The PS antigen in a conjugate vaccine seems to benefit at least partly from the immunologic characters of the carrier protein. The protein is presented as peptides in association with the major histocompatibility complex class II molecules on the surface of the antigen-presenting cells. This stimulates the T-helper cells, which then stimulate adjacent B cells for antibody production and maturation into memory cells. Development of immunologic memory means that the protection does not depend solely on the existing antibody concentration. Instead, the vaccinated persons can respond with a rapid, high, and effective antibody response to colonization or invasion by the respective Pnc type. Studies in Finland suggest that this indeed happens: the efficacy of an Hib conjugate vaccine, PRP-D, was more than 90% in early infancy, even though a large proportion of the infants did not have measurable antibody response after the primary course of immunization (25). A study in the United Kingdom suggests that the carriage of Hib indeed induces a high "booster type" immune response (26).

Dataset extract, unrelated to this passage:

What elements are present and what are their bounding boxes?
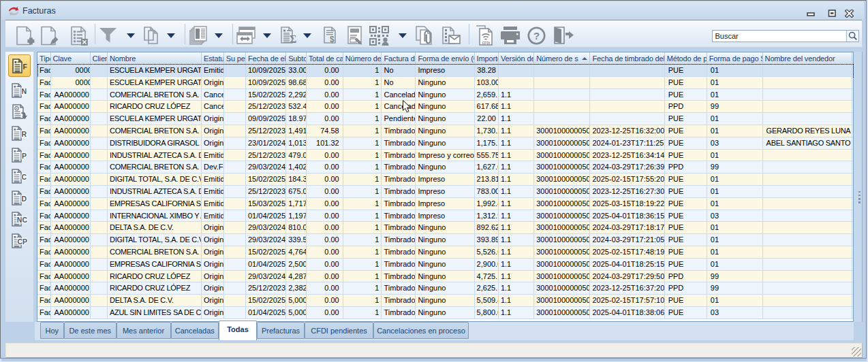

Conjugation of the PS to a protein carrier has repeatedly been shown to work with Hib; vaccines based on the same principle would also decrease the number of different infections caused by Pnc. Four vaccine manufacturers have prepared pneumococcal conjugate vaccines with basically the same approaches as the Hib conjugates (Table 1). PncOMPC vaccine contains PSs from seven serotypes conjugated to the meningococcal outer membrane protein complex (27). The PncCRM vaccine contains either oligosaccharides (OS) or PSs coupled to a nontoxic mutant diphtheria toxin CRM197. The PS-containing conjugate vaccine is at present heptavalent (28), but it is possible to add types 1 and 5 to the product intended for use in developing countries. The PncT vaccine contains eight PSs coupled to tetanus toxoid, and the PncD product contains the same PSs coupled to diphtheria toxoid (29). Besides these formulations, several other approaches have been tested in animals. These include conjugates using pneumolysoid (30), pertus sis toxin (31), and salmonella protein (32) as a carrier. Recently, small peptides selected on the basis of T-cell stimulating properties have also been coupled to pneumococcal PS to form conjugate vaccines (33).

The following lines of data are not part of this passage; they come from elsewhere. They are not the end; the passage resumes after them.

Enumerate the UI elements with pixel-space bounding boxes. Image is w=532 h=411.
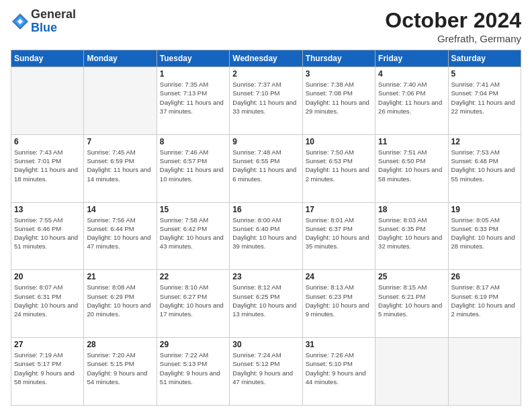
day-info: Sunrise: 7:53 AM Sunset: 6:48 PM Dayligh… [451, 148, 518, 183]
day-number: 25 [378, 272, 445, 281]
calendar-cell [375, 338, 448, 406]
day-number: 31 [306, 340, 372, 349]
location: Grefrath, Germany [385, 33, 521, 44]
calendar-cell: 20Sunrise: 8:07 AM Sunset: 6:31 PM Dayli… [11, 270, 84, 338]
day-number: 10 [306, 137, 372, 146]
day-info: Sunrise: 7:37 AM Sunset: 7:10 PM Dayligh… [232, 80, 299, 116]
calendar-cell: 30Sunrise: 7:24 AM Sunset: 5:12 PM Dayli… [230, 338, 302, 406]
calendar-week-4: 20Sunrise: 8:07 AM Sunset: 6:31 PM Dayli… [11, 270, 521, 338]
day-info: Sunrise: 7:38 AM Sunset: 7:08 PM Dayligh… [306, 80, 372, 116]
day-number: 15 [160, 205, 226, 214]
calendar-week-3: 13Sunrise: 7:55 AM Sunset: 6:46 PM Dayli… [11, 202, 521, 270]
day-number: 19 [451, 205, 518, 214]
calendar-week-2: 6Sunrise: 7:43 AM Sunset: 7:01 PM Daylig… [11, 134, 521, 202]
calendar-cell: 18Sunrise: 8:03 AM Sunset: 6:35 PM Dayli… [375, 202, 448, 270]
day-number: 4 [378, 69, 445, 79]
day-info: Sunrise: 8:12 AM Sunset: 6:25 PM Dayligh… [232, 283, 299, 318]
logo-text: General Blue [31, 8, 76, 35]
day-info: Sunrise: 7:20 AM Sunset: 5:15 PM Dayligh… [87, 351, 153, 386]
day-info: Sunrise: 7:22 AM Sunset: 5:13 PM Dayligh… [160, 351, 226, 386]
day-number: 26 [451, 272, 518, 281]
day-number: 24 [306, 272, 372, 281]
calendar-cell: 10Sunrise: 7:50 AM Sunset: 6:53 PM Dayli… [302, 134, 375, 202]
calendar-cell: 5Sunrise: 7:41 AM Sunset: 7:04 PM Daylig… [448, 67, 521, 135]
calendar-cell: 13Sunrise: 7:55 AM Sunset: 6:46 PM Dayli… [11, 202, 84, 270]
header: General Blue October 2024 Grefrath, Germ… [11, 8, 521, 44]
day-info: Sunrise: 8:03 AM Sunset: 6:35 PM Dayligh… [378, 216, 445, 251]
calendar-week-1: 1Sunrise: 7:35 AM Sunset: 7:13 PM Daylig… [11, 67, 521, 135]
day-number: 17 [306, 205, 372, 214]
day-info: Sunrise: 7:40 AM Sunset: 7:06 PM Dayligh… [378, 80, 445, 116]
calendar-cell: 8Sunrise: 7:46 AM Sunset: 6:57 PM Daylig… [157, 134, 229, 202]
logo: General Blue [11, 8, 76, 35]
day-number: 13 [14, 205, 81, 214]
day-info: Sunrise: 7:35 AM Sunset: 7:13 PM Dayligh… [160, 80, 226, 116]
calendar-week-5: 27Sunrise: 7:19 AM Sunset: 5:17 PM Dayli… [11, 338, 521, 406]
day-number: 6 [14, 137, 81, 146]
calendar-header: SundayMondayTuesdayWednesdayThursdayFrid… [11, 50, 521, 67]
weekday-header-tuesday: Tuesday [157, 50, 229, 67]
day-number: 21 [87, 272, 153, 281]
day-info: Sunrise: 7:46 AM Sunset: 6:57 PM Dayligh… [160, 148, 226, 183]
day-number: 18 [378, 205, 445, 214]
calendar-cell: 16Sunrise: 8:00 AM Sunset: 6:40 PM Dayli… [230, 202, 302, 270]
calendar-body: 1Sunrise: 7:35 AM Sunset: 7:13 PM Daylig… [11, 67, 521, 406]
weekday-header-friday: Friday [375, 50, 448, 67]
day-number: 5 [451, 69, 518, 79]
calendar-cell: 15Sunrise: 7:58 AM Sunset: 6:42 PM Dayli… [157, 202, 229, 270]
calendar-cell: 7Sunrise: 7:45 AM Sunset: 6:59 PM Daylig… [84, 134, 157, 202]
calendar-cell: 22Sunrise: 8:10 AM Sunset: 6:27 PM Dayli… [157, 270, 229, 338]
day-number: 9 [232, 137, 299, 146]
day-info: Sunrise: 7:19 AM Sunset: 5:17 PM Dayligh… [14, 351, 81, 386]
day-number: 29 [160, 340, 226, 349]
calendar-cell: 4Sunrise: 7:40 AM Sunset: 7:06 PM Daylig… [375, 67, 448, 135]
day-info: Sunrise: 8:08 AM Sunset: 6:29 PM Dayligh… [87, 283, 153, 318]
calendar-cell: 29Sunrise: 7:22 AM Sunset: 5:13 PM Dayli… [157, 338, 229, 406]
calendar-cell: 19Sunrise: 8:05 AM Sunset: 6:33 PM Dayli… [448, 202, 521, 270]
day-info: Sunrise: 7:50 AM Sunset: 6:53 PM Dayligh… [306, 148, 372, 183]
calendar-cell: 26Sunrise: 8:17 AM Sunset: 6:19 PM Dayli… [448, 270, 521, 338]
day-info: Sunrise: 7:51 AM Sunset: 6:50 PM Dayligh… [378, 148, 445, 183]
day-number: 12 [451, 137, 518, 146]
day-number: 11 [378, 137, 445, 146]
day-info: Sunrise: 7:55 AM Sunset: 6:46 PM Dayligh… [14, 216, 81, 251]
calendar-cell: 21Sunrise: 8:08 AM Sunset: 6:29 PM Dayli… [84, 270, 157, 338]
calendar-cell: 6Sunrise: 7:43 AM Sunset: 7:01 PM Daylig… [11, 134, 84, 202]
day-info: Sunrise: 7:45 AM Sunset: 6:59 PM Dayligh… [87, 148, 153, 183]
calendar-cell: 23Sunrise: 8:12 AM Sunset: 6:25 PM Dayli… [230, 270, 302, 338]
calendar-cell: 24Sunrise: 8:13 AM Sunset: 6:23 PM Dayli… [302, 270, 375, 338]
day-info: Sunrise: 7:56 AM Sunset: 6:44 PM Dayligh… [87, 216, 153, 251]
logo-blue-text: Blue [31, 21, 76, 35]
day-number: 22 [160, 272, 226, 281]
page: General Blue October 2024 Grefrath, Germ… [0, 0, 532, 411]
logo-icon [11, 12, 30, 31]
day-number: 1 [160, 69, 226, 79]
day-info: Sunrise: 7:58 AM Sunset: 6:42 PM Dayligh… [160, 216, 226, 251]
weekday-header-sunday: Sunday [11, 50, 84, 67]
day-info: Sunrise: 7:43 AM Sunset: 7:01 PM Dayligh… [14, 148, 81, 183]
day-info: Sunrise: 7:24 AM Sunset: 5:12 PM Dayligh… [232, 351, 299, 386]
calendar-cell: 14Sunrise: 7:56 AM Sunset: 6:44 PM Dayli… [84, 202, 157, 270]
logo-general-text: General [31, 8, 76, 21]
day-number: 16 [232, 205, 299, 214]
day-number: 20 [14, 272, 81, 281]
weekday-header-saturday: Saturday [448, 50, 521, 67]
day-number: 3 [306, 69, 372, 79]
day-info: Sunrise: 8:15 AM Sunset: 6:21 PM Dayligh… [378, 283, 445, 318]
day-info: Sunrise: 8:00 AM Sunset: 6:40 PM Dayligh… [232, 216, 299, 251]
day-info: Sunrise: 7:26 AM Sunset: 5:10 PM Dayligh… [306, 351, 372, 386]
calendar-cell [11, 67, 84, 135]
day-info: Sunrise: 8:01 AM Sunset: 6:37 PM Dayligh… [306, 216, 372, 251]
calendar-cell: 12Sunrise: 7:53 AM Sunset: 6:48 PM Dayli… [448, 134, 521, 202]
month-year: October 2024 [385, 8, 521, 33]
title-block: October 2024 Grefrath, Germany [385, 8, 521, 44]
day-info: Sunrise: 8:13 AM Sunset: 6:23 PM Dayligh… [306, 283, 372, 318]
day-number: 23 [232, 272, 299, 281]
calendar-cell [84, 67, 157, 135]
day-info: Sunrise: 8:07 AM Sunset: 6:31 PM Dayligh… [14, 283, 81, 318]
calendar-cell: 17Sunrise: 8:01 AM Sunset: 6:37 PM Dayli… [302, 202, 375, 270]
calendar-cell [448, 338, 521, 406]
calendar-cell: 28Sunrise: 7:20 AM Sunset: 5:15 PM Dayli… [84, 338, 157, 406]
calendar-cell: 2Sunrise: 7:37 AM Sunset: 7:10 PM Daylig… [230, 67, 302, 135]
day-number: 30 [232, 340, 299, 349]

Before human trials, these conjugates were immunogenic and protective in animals, including mice, infant monkeys, and chinchillas (34–37). All these studies indicate that conjugate vaccines have greater immunogenicity than pneumococcal PS vaccines. Even though animal studies can tell if the conjugate vaccine is immunogenic and evokes a T-cell dependent response, the final proof of conjugate vaccines' superior immunogenicity and efficacy over PS vaccines comes only from human studies. So far no animal model can mimic human immunogenicity and efficacy studies.
Pneumococcal conjugates of all the manufacturers mentioned in Table 1 have now been tested in phase-I and phase-II studies. The first human studies were done in adults with mono- or bivalent conjugates and showed that the conjugates were at least as immunogenic as the PS vaccine. Since then, up to eight valent vaccines have been used in human studies, also among infants.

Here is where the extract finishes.